Developing an email newsletter that no one reads

You're wasting money if you're asking clients to sign up for your email newsletter.

Here's the reason.

No one wants to sign up for your newsletter by email!

Honestly, how many newsletters in a given month do you sign up for? Within a year? And of those you get, which ones are you actually reading, much less clicking on them

Let's just assume that someone has signed up for your newsletter. That means you've got to send one every week or every month.

You need to write or collect content, monitor images, design, format, and test and submit it all. Or, instead of the other significant things on their list, you have to ask one of your workers to waste money and also waste their precious time doing it.

What does all that effort really do to drive small business, in either case?

The time has come to go beyond the newsletter. There are much better strategies for email newsletter out there which can:

More email signups than could ever be created by a simple "newsletter" offer Build deeper, more trusted customer relationships. Strengthen your authority in your sector as a leader.

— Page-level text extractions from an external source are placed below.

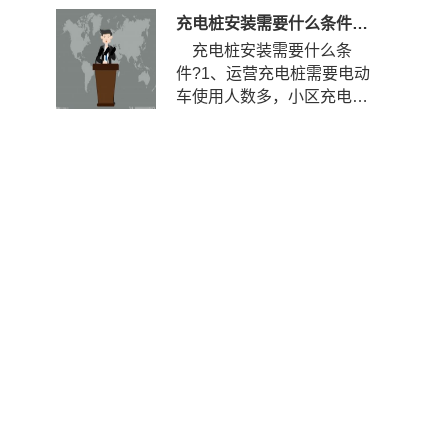
充电桩安装需要什么条件？安装充电桩需要什么手续？
充电桩安装需要什么条
件?1、运营充电桩需要电动
车使用人数多，小区充电使
用率到达一定程度，如果使
用率...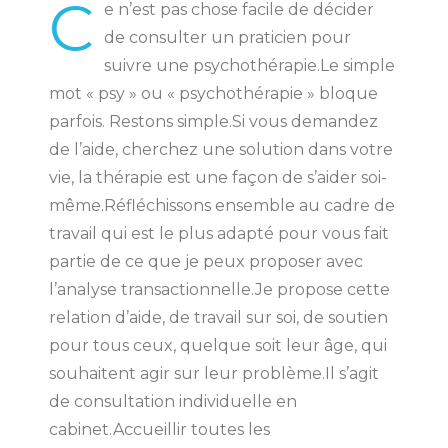
C
e n’est pas chose facile de décider
de consulter un praticien pour
suivre une psychothérapie.Le simple
mot « psy » ou « psychothérapie » bloque
parfois. Restons simple.Si vous demandez
de l’aide, cherchez une solution dans votre
vie, la thérapie est une façon de s’aider soi-
même.Réfléchissons ensemble au cadre de
travail qui est le plus adapté pour vous fait
partie de ce que je peux proposer avec
l’analyse transactionnelle.Je propose cette
relation d’aide, de travail sur soi, de soutien
pour tous ceux, quelque soit leur âge, qui
souhaitent agir sur leur problème.Il s’agit
de consultation individuelle en
cabinet.Accueillir toutes les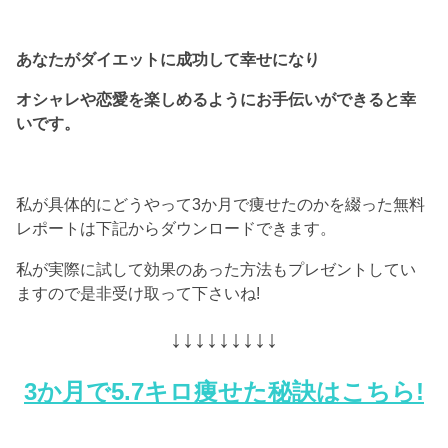
あなたがダイエットに成功して幸せになり
オシャレや恋愛を楽しめるようにお手伝いができると幸
いです。
私が具体的にどうやって3か月で痩せたのかを綴った無料
レポートは下記からダウンロードできます。
私が実際に試して効果のあった方法もプレゼントしてい
ますので是非受け取って下さいね!
↓↓↓↓↓↓↓↓↓
3か月で5.7キロ痩せた秘訣はこちら!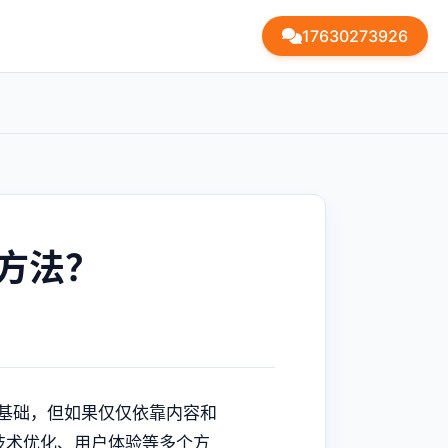
17630273926
方法？
的基础，但如果仅仅依靠内容和
技术优化、用户体验等多个方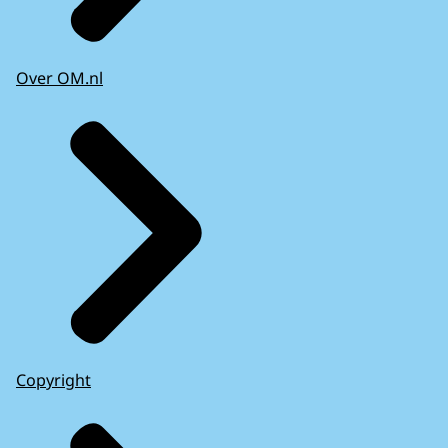
Over OM.nl
Copyright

Push sales directly from the emails you are sending

One of those tactics is simply to give your subscribers a free piece of "lead generating" content when they sign up for your newsletters. With a lead generator, here's how to grow your email list. It will probably take the same amount of staff time as a newsletter to execute this plan, plus a series of smart follow-up emails, but it will produce a much better return on that investment.

So many firms are spending large sums of money on ads. I don't want you to have that happen. If there's something on this list you're doing, I want you to stop. I also want this free video series for you to check out. In it, I go into a lot more detail on what to do instead so that you can avoid the money pit of marketing and begin to build a marketing that actually grows your small business.